- [Task details]: Excluding all pictures, please output the listing exactly.

- [Data segment]:
----------------

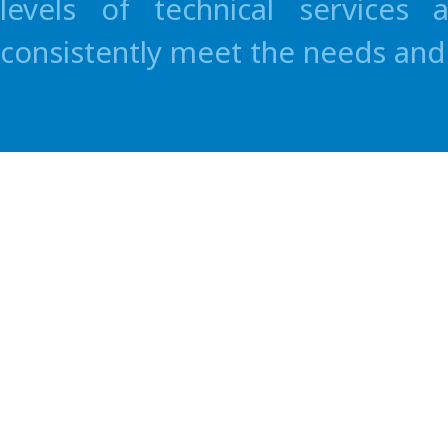
levels of technical services
consistently meet the needs and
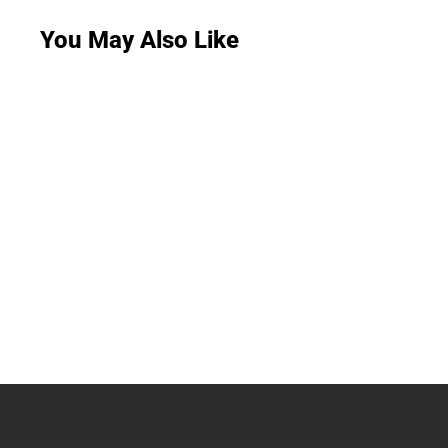
You May Also Like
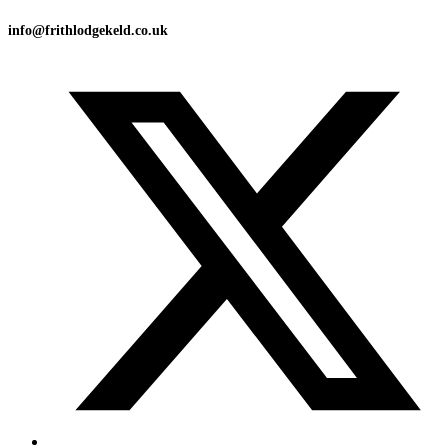
info@frithlodgekeld.co.uk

----------------

- [Exercise result]:
levels of technical services
consistently meet the needs and
You May Also Like
info@frithlodgekeld.co.uk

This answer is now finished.